Blob Blame History Raw
From b23b5b32250e5a03e4cc38ccf973e25e63ccc6d9 Mon Sep 17 00:00:00 2001
From: "Richard W.M. Jones" <rjones@redhat.com>
Date: Thu, 12 Sep 2019 10:38:48 +0100
Subject: [PATCH 3/3] interop: Retry TCP connections to qemu-nbd.

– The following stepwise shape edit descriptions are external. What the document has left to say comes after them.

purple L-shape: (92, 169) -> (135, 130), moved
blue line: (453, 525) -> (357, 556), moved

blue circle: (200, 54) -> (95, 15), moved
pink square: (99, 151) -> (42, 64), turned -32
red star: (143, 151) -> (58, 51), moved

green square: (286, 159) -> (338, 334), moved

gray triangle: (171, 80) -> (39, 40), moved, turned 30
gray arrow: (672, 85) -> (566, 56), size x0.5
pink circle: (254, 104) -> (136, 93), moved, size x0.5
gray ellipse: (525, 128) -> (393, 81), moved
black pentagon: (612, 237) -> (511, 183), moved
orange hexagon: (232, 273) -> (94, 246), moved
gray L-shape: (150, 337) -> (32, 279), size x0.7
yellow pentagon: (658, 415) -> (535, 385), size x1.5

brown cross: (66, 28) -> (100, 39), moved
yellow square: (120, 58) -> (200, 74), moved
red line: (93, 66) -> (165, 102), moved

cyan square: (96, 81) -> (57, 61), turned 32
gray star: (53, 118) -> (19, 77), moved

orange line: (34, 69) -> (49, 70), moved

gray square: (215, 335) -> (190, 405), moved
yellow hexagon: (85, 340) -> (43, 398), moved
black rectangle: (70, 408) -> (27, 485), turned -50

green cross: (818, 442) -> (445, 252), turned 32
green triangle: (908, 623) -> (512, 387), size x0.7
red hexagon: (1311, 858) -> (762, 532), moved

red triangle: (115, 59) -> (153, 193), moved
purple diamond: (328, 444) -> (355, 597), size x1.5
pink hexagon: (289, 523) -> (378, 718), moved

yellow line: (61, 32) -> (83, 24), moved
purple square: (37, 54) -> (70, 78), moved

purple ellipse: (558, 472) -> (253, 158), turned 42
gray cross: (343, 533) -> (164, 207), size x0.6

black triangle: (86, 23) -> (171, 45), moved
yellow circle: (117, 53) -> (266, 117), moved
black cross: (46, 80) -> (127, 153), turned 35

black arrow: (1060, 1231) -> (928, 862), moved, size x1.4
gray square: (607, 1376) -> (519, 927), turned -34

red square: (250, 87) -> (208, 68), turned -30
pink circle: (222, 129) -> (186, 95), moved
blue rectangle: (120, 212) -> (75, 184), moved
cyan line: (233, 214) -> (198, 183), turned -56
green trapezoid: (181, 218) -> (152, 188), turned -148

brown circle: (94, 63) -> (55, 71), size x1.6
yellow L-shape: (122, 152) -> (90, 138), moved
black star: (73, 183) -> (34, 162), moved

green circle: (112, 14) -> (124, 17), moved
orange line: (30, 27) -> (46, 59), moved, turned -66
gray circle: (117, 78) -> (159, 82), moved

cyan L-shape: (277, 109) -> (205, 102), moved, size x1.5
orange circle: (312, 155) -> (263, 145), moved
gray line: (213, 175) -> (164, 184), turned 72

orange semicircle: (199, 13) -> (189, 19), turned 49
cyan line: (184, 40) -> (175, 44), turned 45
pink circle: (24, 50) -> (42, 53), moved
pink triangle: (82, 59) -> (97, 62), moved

The test interop-qemu-nbd-tls-certs frequently fails on slow (32 bit)
machines in Fedora Koji.  (Is crypto slow on these already overloaded
machines?)

As we cannot wait for a signal when qemu-nbd is ready start serving,
we have to use a sleep.  The current sleep is 5 seconds, which is not
long enough.  Making the sleep longer would work but is inconsiderate
for people using faster machines.  Therefore replace this with a retry
loop with exponential backoff.

I tested this with a simple wrapper around qemu-nbd which did:

  sleep 5; exec /usr/bin/qemu-nbd "$@"
---
 interop/interop.c | 19 +++++++++++++------
 1 file changed, 13 insertions(+), 6 deletions(-)

diff --git a/interop/interop.c b/interop/interop.c
index 662d871..a3ab39b 100644
--- a/interop/interop.c
+++ b/interop/interop.c
@@ -28,6 +28,7 @@
 #include <fcntl.h>
 #include <time.h>
 #include <signal.h>
+#include <errno.h>
 #include <sys/types.h>
 
 #include <libnbd.h>
@@ -44,6 +45,7 @@ main (int argc, char *argv[])
   int port;
   char port_str[16];
   pid_t pid = -1;
+  int retry;
 #endif
   int64_t actual_size;
   char buf[512];
@@ -114,14 +116,19 @@ main (int argc, char *argv[])
   }
 
   /* Unfortunately there's no good way to wait for qemu-nbd to start
-   * serving, so ...
+   * serving, so we need to retry here.
    */
-  sleep (5);
-
-  if (nbd_connect_tcp (nbd, "localhost", port_str) == -1) {
-    fprintf (stderr, "%s\n", nbd_get_error ());
-    goto out;
+  for (retry = 0; retry < 5; ++retry) {
+    sleep (1 << retry);
+    if (nbd_connect_tcp (nbd, "localhost", port_str) == -1) {
+      fprintf (stderr, "%s\n", nbd_get_error ());
+      if (nbd_get_errno () != ECONNREFUSED)
+        goto out;
+    }
+    else break;
   }
+  if (retry == 5)
+    goto out;
 
 #else /* !SERVE_OVER_TCP */
 
-- 
2.23.0